■ Work item:
If a line in the records contains the string "Rynek", show that line.
━━ Records
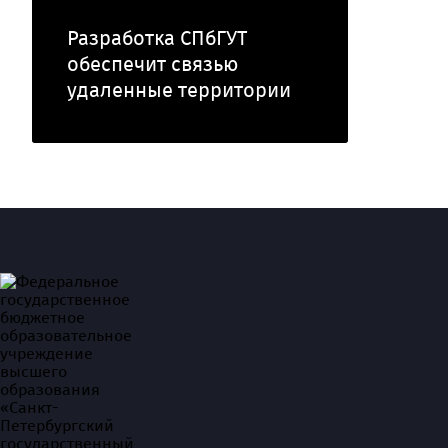
Разработка СПбГУТ
обеспечит связью
удаленные территории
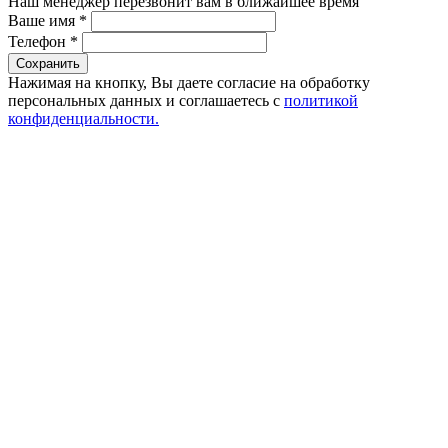
Наш менеджер перезвонит вам в ближайшее время
Ваше имя
*
Телефон
*
Сохранить
Нажимая на кнопку, Вы даете согласие на обработку
персональных данных и соглашаетесь с
политикой
конфиденциальности.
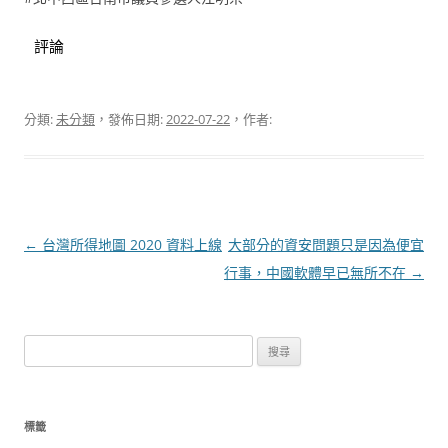
評論
分類:
未分類
，發佈日期:
2022-07-22
，作者:
文
←
台灣所得地圖 2020 資料上線
大部分的資安問題只是因為便宜
章
行事，中國軟體早已無所不在
→
導
覽
搜
尋
關
鍵
標籤
字:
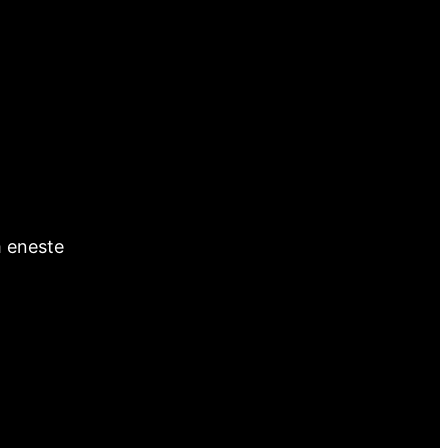
m eneste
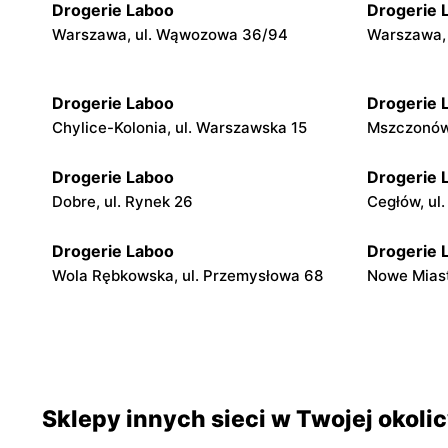
Drogerie Laboo
Drogerie 
Warszawa, ul. Wąwozowa 36/94
Warszawa, 
Drogerie Laboo
Drogerie 
Chylice-Kolonia, ul. Warszawska 15
Mszczonów,
Drogerie Laboo
Drogerie 
Dobre, ul. Rynek 26
Cegłów, ul.
Drogerie Laboo
Drogerie 
Wola Rębkowska, ul. Przemysłowa 68
Nowe Miast
Drogerie Laboo
Drogerie 
Łochów, ul. Armii Krajowej 4
Magnuszew,
Drogerie Laboo
Drogerie 
Sklepy innych sieci w Twojej okoli
Maciejowice, ul. Rynek 35
Maciejowic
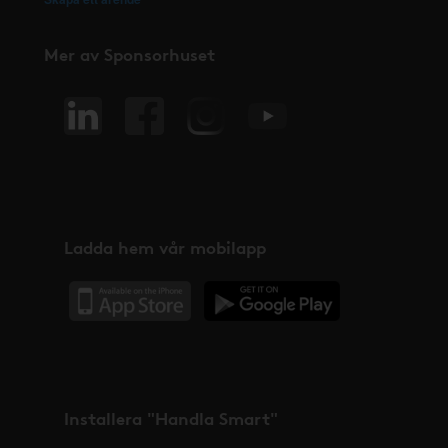
Mer av Sponsorhuset
Ladda hem vår mobilapp
Installera "Handla Smart"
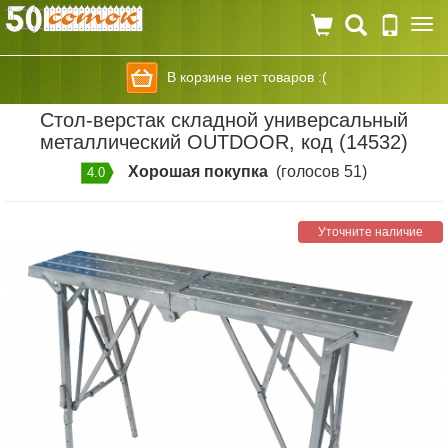
Togg
navi
В корзине нет товаров :(
Стол-верстак складной универсальный
металлический OUTDOOR, код (14532)
Хорошая покупка
(голосов 51)
4.0
Уточните наличие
━━━━
■ Response to this task:
Dobre, ul. Rynek 26
Maciejowice, ul. Rynek 35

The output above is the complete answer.